Finché il ministro Brunetta poteva dispensare solo consigli strampalati, i dipendenti pubblici hanno
potuto risalire faticosamente la china del “fannullone a prescindere”; ora che può dare il cattivo
esempio, rischia di far precipitare nuovamente nel baratro l’apparato pubblico.
Nell’intervista rilasciata qualche giorno fa, il neoministro ha paventato il rientro urgente di tutti i
dipendenti pubblici in servizio in presenza confidando in un aumento della produttività e, di
riflesso, del PIL nazionale a prescindere dallo stato di emergenza prorogato fino al 31 dicembre.
Tralasciando il fatto che la considerazione di natura generale sull’opportunità dello smart working
nei sistemi di produzione moderni è suffragata dalle evidenze empiriche e da tutti gli ambienti
scientifici, anche la stampa non proprio a favore dei dipendenti pubblici titola così: “I dati raccolti dal
Politecnico di Milano indicano incrementi di produttività associati all'adozione di tale modello
nell'ordine del 10%, a cui si associano minori costi per gli immobili tra il 30 e il 50%, per non parlare
della riduzione della pressione antropica sui centri delle grandi città e la liberazione del tempo dalla
schiavitù del pendolarismo” (Il Sole 24 Ore, 5 settembre 21, V. Pelligra).
Le considerazioni di natura politica ed elettorale del neoministro e della sua corrente politica non ci
appassionano ma il fatto che Brunetta abbia citato l’INPS tra gli esempi di enti pubblici non
produttivi ci indigna.
È dato noto ai più per le numerose audizioni parlamentari e le interviste al nostro Presidente, che se
il Paese ha resistito al lockdown ed alla pandemia rispondendo ad un carico di lavoro quintuplo
esercitato in smart working forzato è proprio grazie all’Istituto, allo spirito di abnegazione dei suoi
dipendenti ed alla tecnologia che, ben prima dei timidi tentativi di smart working sperimentale,
aveva abilitato i lavoratori.
Se lo smart working ha impoverito le buste paga dei lavoratori ed aumentato la loro produttività e
lo stress, la dignità di chi, ogni giorno, fa il suo massimo per rendere al nostro Paese un sistema di
welfare migliore, non può essere calpestata da un ministro che ha fatto della denigrazione del
dipendente pubblico il suo cavallo di battaglia.

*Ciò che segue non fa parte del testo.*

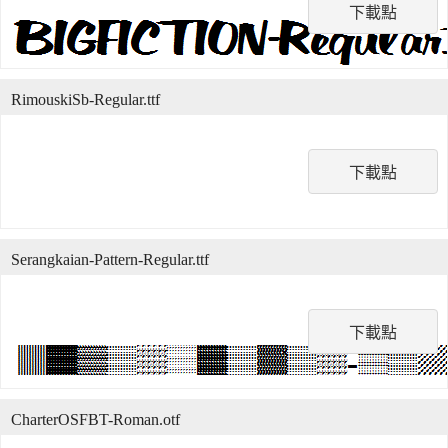
下載點
RimouskiSb-Regular.ttf
下載點
Serangkaian-Pattern-Regular.ttf
下載點
CharterOSFBT-Roman.otf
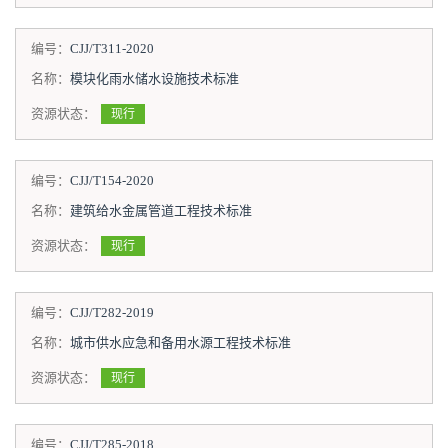
编号：
CJJ/T311-2020
名称：
模块化雨水储水设施技术标准
资源状态：
现行
编号：
CJJ/T154-2020
名称：
建筑给水金属管道工程技术标准
资源状态：
现行
编号：
CJJ/T282-2019
名称：
城市供水应急和备用水源工程技术标准
资源状态：
现行
编号：
CJJ/T285-2018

Un po’ come se, volendo abbassarci al suo livello,
dicessimo che se piove il Governo è ladro.
L’Istituto che ha i dati della produttività faccia sentire la sua voce contro un attacco a tutto tondo ai
dipendenti, ai manager ed agli Organi.
A meno che non si pensi che lo smart working sia un premio da dare a chi non debba, stavolta sì,
godere di qualche giorno di ferie in più e che ci sia qualcuno che, “tenendo famiglia”, voglia
assecondare tesi strampalate e fuori tempo sulle spalle dei lavoratori.